Le CNSA, une institution créée par un accord et qualifiée aujourd’hui de fantôme

L’accord du 31 décembre 2016 crée un Conseil national de suivi de l’accord et du processus électoral, fixé à 28 membres, avec huit missions dont l’évaluation du processus électoral tous les deux mois. Son point VI.2.2 précise : « Le CNSA sera présidé par le Président du Conseil des Sages du Rassemblement. » Joseph Olenghankoy en prend la présidence le 22 juillet 2017, et son bureau est installé sans que la loi organique prévue ait été adoptée.

L’institut congolais Ebuteli décrit ce qu’il en est advenu : sous-financement chronique, effacement à partir de 2019, proposition de dissolution déposée à l’Assemblée nationale en 2020 et jamais examinée, puis en 2023 la désignation par le chef de l’État d’un responsable distinct pour superviser les élections. L’institut le résume par une formule : « l’inaudible institution fantôme », réduite à « un rôle symbolique, sans mandat clair, ni impact réel ».

La médiation qui l’avait créé s’était achevée sans compromis. Le 27 mars 2017, Mgr Marcel Utembi, alors président de la CENCO, constatait que les résultats étaient « loin de satisfaire la population » et mettait en cause « le manque de bonne volonté politique et l’incapacité des acteurs politiques ».

Les concertations de 2013 : neuf recommandations retenues, un gouvernement de 47 membres

Créées par l’ordonnance n° 13/078 du 26 juin 2013, les concertations nationales se tiennent du 7 septembre au 5 octobre 2013 au Palais du peuple, avec plus de 800 participants et Denis Sassou Nguesso comme accompagnateur. L’UDPS, l’UNC et le MLC les boycottent. Radio Okapi retient neuf recommandations principales à la clôture, du recensement des citoyens avant les élections à la libération des prisonniers politiques.

Le 23 octobre 2013 devant le Congrès, Joseph Kabila annonce un gouvernement de cohésion nationale et un comité de suivi des recommandations, co-dirigé par les présidents des deux chambres.
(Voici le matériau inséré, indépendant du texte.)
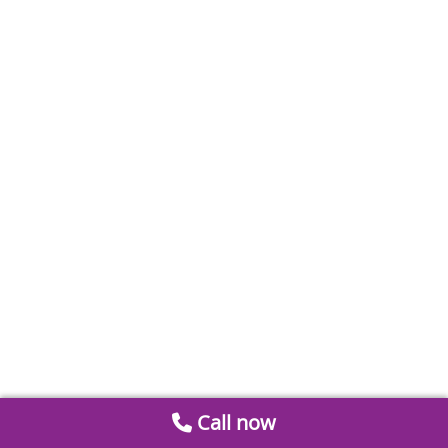
Call now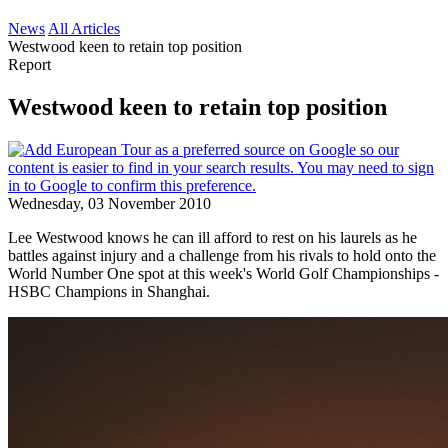
News
All Articles
Westwood keen to retain top position
Report
Westwood keen to retain top position
Wednesday, 03 November 2010
Lee Westwood knows he can ill afford to rest on his laurels as he
battles against injury and a challenge from his rivals to hold onto the
World Number One spot at this week's World Golf Championships -
HSBC Champions in Shanghai.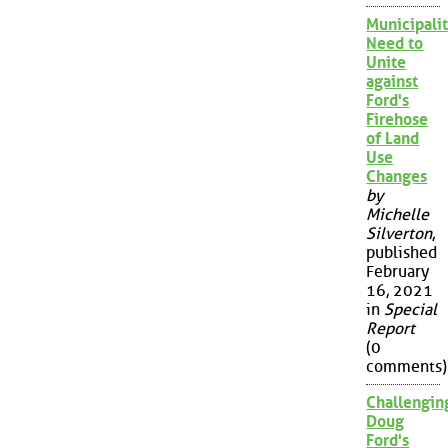
Municipalit
Need to
Unite
against
Ford's
Firehose
of Land
Use
Changes
by
Michelle
Silverton
,
published
February
16, 2021
in
Special
Report
(0
comments)
Challengin
Doug
Ford's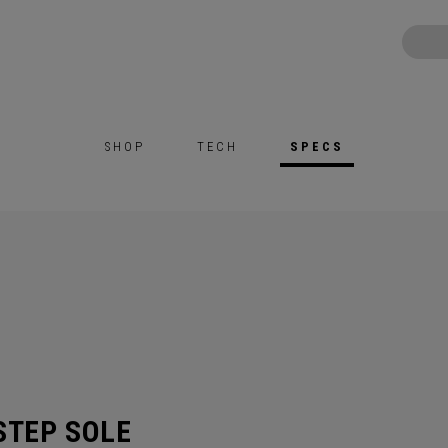
SHOP
TECH
SPECS
STEP SOLE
Le gouvernement Matata Ponyo II est nommé le 7 décembre 2014, avec 47 membres. Aucun bilan public consolidé de l’application des recommandations n’a été rendu.

Ce que la phrase omet : la Constitution de 2006 vient du même paquet

C’est le point sur lequel la formulation présidentielle, avec son « plutôt que », se heurte aux faits. Le processus de Sun City n’a pas produit que du partage. Il a produit la Constitution du 18 février 2006, toujours en vigueur en 2026, et dont la Présidence de la République écrit elle-même sur son portail qu’elle « découle de l’Accord Global et Inclusif signé à Pretoria le 17 décembre 2002 ». Le même accord crée cinq institutions d’appui à la démocratie, dont trois ont survécu sous une forme ou une autre : la Commission électorale indépendante devenue CENI, la Haute autorité des médias devenue CSAC, l’Observatoire national des droits de l’homme devenu CNDH. Il ouvre l’architecture qui permettra l’installation de la Cour constitutionnelle, le 4 avril 2015.
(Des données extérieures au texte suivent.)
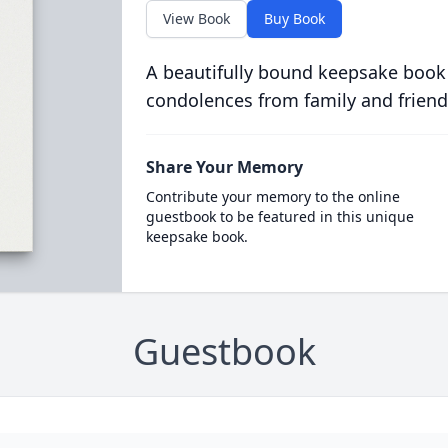
View Book
Buy Book
A beautifully bound keepsake book
condolences from family and friend
Share Your Memory
Contribute your memory to the online
guestbook to be featured in this unique
keepsake book.
Guestbook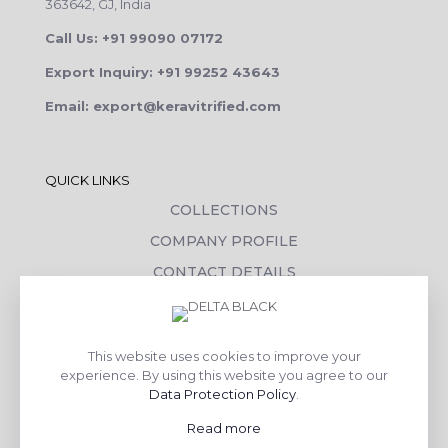
363642, GJ, India
Call Us: +91 99090 07172
Export Inquiry: +91 99252 43643
Email: export@keravitrified.com
QUICK LINKS
COLLECTIONS
COMPANY PROFILE
CONTACT DETAILS
DOWNLOADS
TILE LAYING PROCESS
This website uses cookies to improve your
CORPORATE SOCIAL RESPONSIBILITY
experience. By using this website you agree to our
Data Protection Policy
.
TILE BENEFITS
Read more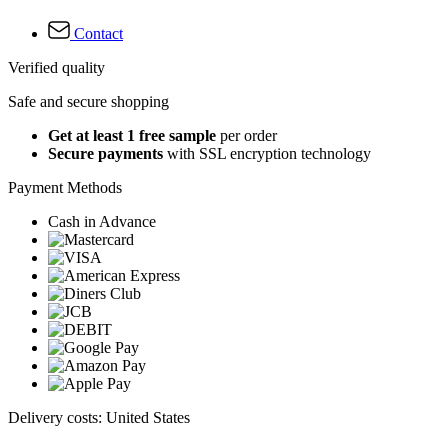
Contact
Verified quality
Safe and secure shopping
Get at least 1 free sample
per order
Secure payments
with SSL encryption technology
Payment Methods
Cash in Advance
Delivery costs: United States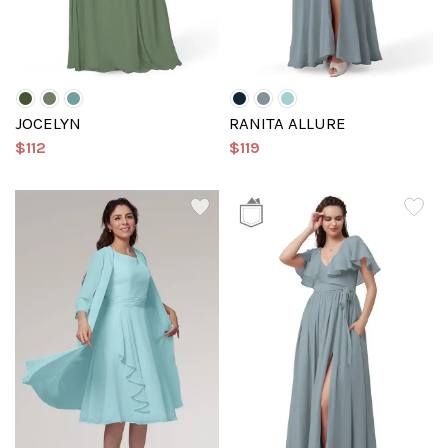
JOCELYN
RANITA ALLURE
$112
$119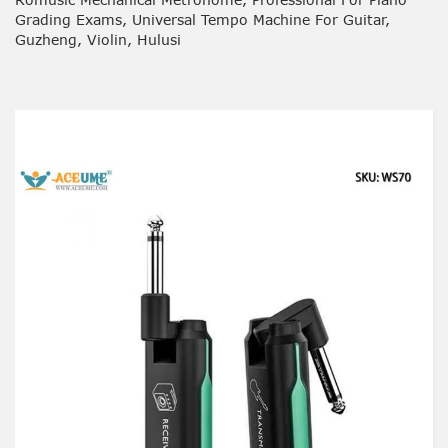
Grading Exams, Universal Tempo Machine For Guitar,
Guzheng, Violin, Hulusi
Le partage du pouvoir et la construction institutionnelle n’ont donc pas été deux réponses concurrentes : elles ont été livrées dans le même texte.

La survie est cependant très inégale. La Commission Vérité et Réconciliation, créée par le même accord puis par la loi n° 04/018 du 30 juillet 2004, a disparu avec la transition sans institution successeur. Le CNSA est décrit comme une coquille. Sur la durée, ce que le discours appelle consolidation de l’État reste l’exception.

Ce qu’il faut retenir

L’affirmation du 27 août est exacte sur le mécanisme et incomplète sur son résultat. Le partage du pouvoir est bien la réponse dominante des sorties de crise congolaises depuis 1990, et il est écrit noir sur blanc dans les textes : quatre vice-présidences réparties par composante en 2002, sept ministères et quatre vice-ministères par composante, des gouvernements portés à 67 puis 59 membres en 2016 et 2017. Mais l’exercice qui a le plus partagé le pouvoir est aussi celui qui a produit la Constitution en vigueur et la commission électorale actuelle. Le discours présidentiel annonce pour sa part un dialogue de trois mois débouchant sur un Pacte national. Ni la valeur juridique de ce Pacte, ni le mécanisme qui en assurera l’exécution ne sont précisés à ce stade, les deux ordonnances annoncées n’ayant pas été signées au 4 septembre.